New figures from Clir Renewables, the leading cloud-based AI platform that provides asset managers and owners with tools to maximize annual energy production, surpassed a total of 6 GW of assets on its platform in 2019, a three-fold increase from 2 GW at the end of 2018. With a number of asset owners currently progressing their portfolios through Clir’s full onboarding process following successful trial periods, this growth shows no sign of slowing.
Across the onshore and offshore wind industry, unexpected turbine downtime and underperformance can see energy production – and therefore revenue – significantly lower than forecast. This can have a substantial effect on the financing of wind projects, particularly as large investors move away from fossil fuels and towards renewable energy. As such, improving turbine performance to maximize energy yield is vital to ensuring these investments remain profitable.
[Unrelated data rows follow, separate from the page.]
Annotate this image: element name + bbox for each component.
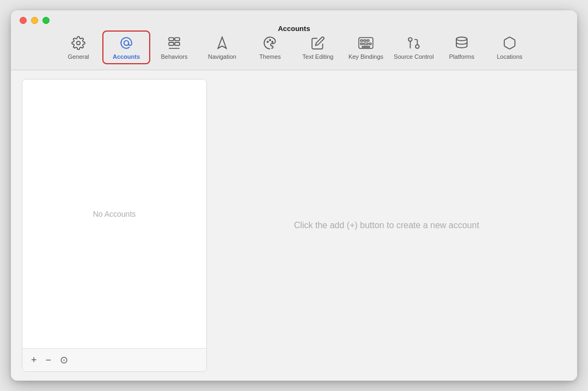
traffic-lights: [20, 17, 50, 24]
tab-text-editing-label: Text Editing: [303, 53, 334, 60]
svg-point-20: [408, 38, 412, 41]
accounts-list: No Accounts: [22, 80, 206, 348]
svg-rect-14: [367, 40, 369, 41]
account-detail-panel: Click the add (+) button to create a new…: [207, 79, 566, 372]
tab-text-editing[interactable]: Text Editing: [294, 30, 342, 64]
minimize-button[interactable]: [31, 17, 38, 24]
more-options-button[interactable]: ⊙: [58, 354, 70, 366]
svg-point-8: [267, 41, 268, 42]
preferences-window: Accounts General: [11, 10, 577, 381]
navigation-icon: [214, 35, 230, 51]
add-account-button[interactable]: +: [29, 354, 39, 366]
panel-toolbar: + − ⊙: [22, 348, 206, 371]
tab-navigation[interactable]: Navigation: [198, 30, 246, 64]
svg-point-0: [77, 41, 81, 45]
tab-navigation-label: Navigation: [208, 53, 236, 60]
tab-themes[interactable]: Themes: [246, 30, 294, 64]
svg-rect-12: [360, 40, 363, 41]
gear-icon: [70, 35, 87, 51]
svg-marker-7: [218, 37, 226, 48]
svg-point-1: [124, 41, 129, 46]
svg-rect-13: [364, 40, 366, 41]
svg-point-9: [270, 40, 271, 41]
tab-key-bindings[interactable]: Key Bindings: [342, 30, 390, 64]
source-control-icon: [406, 35, 422, 51]
svg-rect-5: [175, 42, 180, 45]
tab-platforms[interactable]: Platforms: [438, 30, 486, 64]
svg-rect-16: [364, 43, 368, 45]
tab-general-label: General: [68, 53, 89, 60]
tab-locations[interactable]: Locations: [486, 30, 534, 64]
hint-text: Click the add (+) button to create a new…: [294, 221, 479, 230]
toolbar: General Accounts: [54, 28, 534, 70]
svg-rect-3: [169, 42, 174, 45]
svg-point-10: [272, 41, 273, 42]
svg-rect-18: [362, 46, 370, 47]
tab-platforms-label: Platforms: [449, 53, 474, 60]
no-accounts-label: No Accounts: [93, 210, 136, 218]
at-icon: [118, 35, 134, 51]
behaviors-icon: [166, 35, 182, 51]
svg-point-19: [415, 45, 419, 48]
tab-locations-label: Locations: [497, 53, 522, 60]
locations-icon: [501, 35, 518, 51]
svg-rect-2: [169, 38, 174, 40]
svg-rect-15: [360, 43, 363, 45]
key-bindings-icon: [358, 35, 374, 51]
titlebar: Accounts General: [11, 10, 577, 70]
tab-accounts[interactable]: Accounts: [102, 30, 150, 64]
tab-source-control-label: Source Control: [394, 53, 433, 60]
themes-icon: [262, 35, 278, 51]
tab-themes-label: Themes: [259, 53, 281, 60]
tab-behaviors[interactable]: Behaviors: [150, 30, 198, 64]
platforms-icon: [454, 35, 470, 51]
tab-source-control[interactable]: Source Control: [390, 30, 438, 64]
svg-point-22: [456, 37, 467, 41]
window-title: Accounts: [278, 25, 310, 33]
svg-rect-17: [369, 43, 371, 45]
maximize-button[interactable]: [42, 17, 50, 24]
accounts-list-panel: No Accounts + − ⊙: [22, 79, 207, 372]
text-editing-icon: [310, 35, 326, 51]
main-content: No Accounts + − ⊙ Click the add (+) butt…: [11, 70, 577, 381]
remove-account-button[interactable]: −: [44, 354, 54, 366]
tab-behaviors-label: Behaviors: [161, 53, 188, 60]
tab-accounts-label: Accounts: [113, 53, 140, 60]
tab-key-bindings-label: Key Bindings: [348, 53, 383, 60]
svg-rect-4: [175, 38, 180, 40]
close-button[interactable]: [20, 17, 27, 24]
tab-general[interactable]: General: [54, 30, 102, 64]
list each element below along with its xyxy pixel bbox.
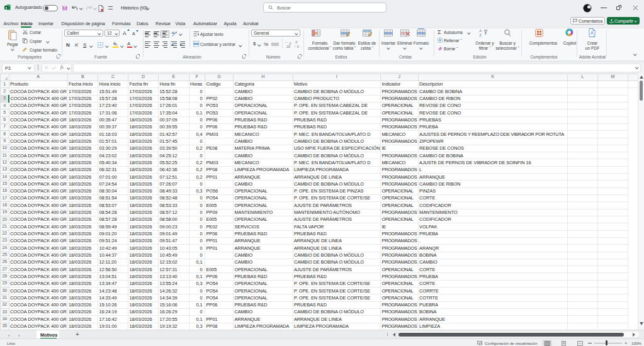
- svg-text:A: A: [480, 29, 482, 33]
- svg-text:x: x: [6, 6, 8, 9]
- svg-text:ab: ab: [172, 31, 176, 35]
- svg-text:Z: Z: [480, 33, 482, 37]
Clir uses artificial intelligence to analyze wind turbine data. The software identifies causes of underperformance, from blade icing to suboptimal derating plans, and provides asset owners and operators with strategies to improve performance and thereby increase annual energy production by up to 5%.
Identifying the true causes of underperformance from turbine data can be extremely difficult using typical methods of analysis. By using artificial intelligence to analyze turbine data, however, it is possible to generate a baseline of performance and recognize patterns that indicate not only when the turbine is performing sub-optimally, but why. This gives owners and operators the complete understanding of their asset necessary to take action on underperformance.
“As investors in renewables increasingly focus on asset performance and revenue certainty, we are able to use artificial intelligence to support wind farm owners in developing a complete understanding of their asset necessary to fix faults, maximize asset lifetime, and optimize for both performance and profit,” said Gareth Brown, CEO, Clir.
“Much of the information that owners need to fully optimize their assets is difficult to parse out from raw wind farm data. Typical analysis cannot provide an accurate understanding of whether energy is being lost due to wind resource or whether energy is lost as a result of asset underperformance. But by using AI, Clir can make those distinctions clear to owners, allowing them take informed actions to improve performance.
“2019 saw our biggest period of growth to date, hitting a new milestone of 6 GW, which we see is a clear indicator of the demand for wind investors to better understand their projects as the markets continue to evolve.”